Elmaroudi, sister Nadia, and brother Youssef careers kept them way too busy for their Moroccan mother. Unbeknownst to her children, the 69-year-old saw a space available in a Leon Valley strip mall. It was a small restaurant with six tables connected to an old vacuum cleaner shop.

"She called the owner. She did the Moroccan way. She gave him $300," Elmaroudi said.

Ghafai told the man to hold the space for her. When he tried to give her a receipt she said: "I'll come back."

Her next step was to convince her children to give up their careers. They were not interested in leaving their jobs, so Ghafai made the deal flexible. She'd open the restaurant each day when they got home from work.

"It's mother and we want to do whatever she says," Elmardoudi said.

October 2009 is when the restaurant opened with the name Moroccan Bites Tagine that was Elmardoui and brother Youssef's idea.

She said Moroccan cuisine is so vast, their business is providing just bites of their native food. Her brother wanted to name the place after the pot Moroccan's cook their food in (Tangine).

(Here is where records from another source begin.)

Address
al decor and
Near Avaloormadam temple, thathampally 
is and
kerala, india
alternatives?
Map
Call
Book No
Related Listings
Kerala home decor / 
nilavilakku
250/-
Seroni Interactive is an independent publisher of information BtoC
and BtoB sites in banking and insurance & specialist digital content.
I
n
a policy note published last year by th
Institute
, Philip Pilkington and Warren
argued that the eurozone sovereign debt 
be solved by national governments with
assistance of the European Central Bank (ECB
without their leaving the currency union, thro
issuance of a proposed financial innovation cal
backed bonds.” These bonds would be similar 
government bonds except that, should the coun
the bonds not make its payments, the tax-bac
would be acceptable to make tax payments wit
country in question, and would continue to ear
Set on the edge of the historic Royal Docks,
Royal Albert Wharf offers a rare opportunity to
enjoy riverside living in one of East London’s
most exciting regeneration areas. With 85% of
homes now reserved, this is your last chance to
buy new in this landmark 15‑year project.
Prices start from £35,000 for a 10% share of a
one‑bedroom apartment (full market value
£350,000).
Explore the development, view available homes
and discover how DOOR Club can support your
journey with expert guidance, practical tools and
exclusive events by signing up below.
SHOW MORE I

Elmardoui said her mother didn't give customers a menu when they first opened. Ghafai would go to the kitchen and simply prepare a meal she thought they'd like.

Apparently, paying for the food was on the honor system. Ghafai didn't know how to correctly count back American currency. So, the customers were allowed to leave and come back later to pay.

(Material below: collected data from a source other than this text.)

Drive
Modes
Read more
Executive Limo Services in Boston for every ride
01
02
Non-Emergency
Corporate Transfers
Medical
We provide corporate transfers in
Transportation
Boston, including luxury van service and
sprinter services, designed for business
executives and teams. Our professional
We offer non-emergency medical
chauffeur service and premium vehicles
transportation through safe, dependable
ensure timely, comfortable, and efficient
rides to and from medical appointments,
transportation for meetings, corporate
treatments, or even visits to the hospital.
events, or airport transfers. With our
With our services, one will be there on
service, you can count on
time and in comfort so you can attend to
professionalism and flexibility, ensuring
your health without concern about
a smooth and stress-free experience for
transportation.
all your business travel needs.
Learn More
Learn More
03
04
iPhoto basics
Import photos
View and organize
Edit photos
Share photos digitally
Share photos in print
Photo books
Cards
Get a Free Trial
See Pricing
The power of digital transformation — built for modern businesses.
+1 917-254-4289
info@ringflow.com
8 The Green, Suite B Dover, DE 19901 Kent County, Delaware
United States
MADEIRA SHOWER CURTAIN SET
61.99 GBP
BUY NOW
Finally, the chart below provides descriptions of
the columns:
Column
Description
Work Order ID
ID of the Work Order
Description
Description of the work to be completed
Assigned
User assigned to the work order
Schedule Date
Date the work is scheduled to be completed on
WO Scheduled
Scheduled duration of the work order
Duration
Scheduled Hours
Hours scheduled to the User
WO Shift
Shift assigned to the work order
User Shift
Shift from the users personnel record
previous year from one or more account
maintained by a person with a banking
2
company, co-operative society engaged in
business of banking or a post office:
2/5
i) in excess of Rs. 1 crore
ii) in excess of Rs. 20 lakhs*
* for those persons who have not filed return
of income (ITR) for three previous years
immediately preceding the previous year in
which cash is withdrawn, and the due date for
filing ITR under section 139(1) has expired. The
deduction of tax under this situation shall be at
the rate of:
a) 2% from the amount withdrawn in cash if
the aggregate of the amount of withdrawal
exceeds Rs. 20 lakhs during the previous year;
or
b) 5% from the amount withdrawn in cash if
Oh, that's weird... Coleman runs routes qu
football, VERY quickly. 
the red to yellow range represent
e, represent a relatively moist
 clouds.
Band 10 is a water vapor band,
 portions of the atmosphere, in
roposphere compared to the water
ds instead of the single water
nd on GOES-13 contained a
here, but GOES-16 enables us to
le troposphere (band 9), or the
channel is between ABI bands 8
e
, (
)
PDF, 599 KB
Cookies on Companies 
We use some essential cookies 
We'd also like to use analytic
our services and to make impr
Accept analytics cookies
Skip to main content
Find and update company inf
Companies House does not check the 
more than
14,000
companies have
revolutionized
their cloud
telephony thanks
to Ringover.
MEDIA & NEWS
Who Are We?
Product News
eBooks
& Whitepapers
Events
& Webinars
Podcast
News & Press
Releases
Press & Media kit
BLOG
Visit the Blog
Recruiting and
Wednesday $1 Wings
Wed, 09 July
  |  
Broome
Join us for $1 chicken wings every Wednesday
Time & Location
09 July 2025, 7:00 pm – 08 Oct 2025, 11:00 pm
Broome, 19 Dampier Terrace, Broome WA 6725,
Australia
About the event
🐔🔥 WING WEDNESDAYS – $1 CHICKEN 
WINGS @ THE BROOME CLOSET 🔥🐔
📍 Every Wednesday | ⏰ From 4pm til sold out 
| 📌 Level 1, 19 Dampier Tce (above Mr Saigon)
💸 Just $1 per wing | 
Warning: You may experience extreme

"Just go when my daughter comes just pay," Ghafai said. "If they don't like my food I don't want their money."

Elmaroudi said everything they helped her mother set the restaurant up with was used. They thought the place would shutdown in six months, but Mama knows best and the restaurant started to flourish.

In fact, Moroccan Bites got recognized by the San Antonio Express-News which had customers lined up outside their door. They also got a call from the Food Network that really put the business on the map.

"You can not do a Moroccan restaurant in San Antonio.Everybody eats tacos," Elmaroudi said.

Ghafai's daughter had to eat her words because mama's hunch was on the money. Eight years later, Ghafai's six table restaurant now seats 250. Movie stars like Mark Wahlberg have even indulged in their Moroccan eats.

"Moroccan food is lamb, vegetables, chicken, vegetables. It's always vegetables," Elmaroudi said. " It's always stew. It's always roasted or steamed."

Neighborhood Eats got sampled their lamb shank tangine with vegetables. Que Rico!

Kefta Tangine was also on the taste test. It's small lamb meatballs with egg cooked in the center of the dish. If you want to eat it the Moroccan way then break a piece bread, dip using two fingers to sop up gravy and the meat. Wonderful!

Moroccan Bites served Neighborhood Eats a bevy of baklava. These are not overly sweet, at all. These eats are delicious. The varieties are almond, walnut, and pistachio. There are far too many other cookies, cakes, and eclairs to name.

Neighborhood Eats washed all this food down with refreshing mint tea.

Moroccan Bites Tagine may represent northwestern Africa but the owners make you feel right at home.

Don't see a Moroccan meal on the menu you like? Tell them. They will whip it up for you. No frills or fancy presentations here. Sometimes you want to go where the restaurant serves authenticity.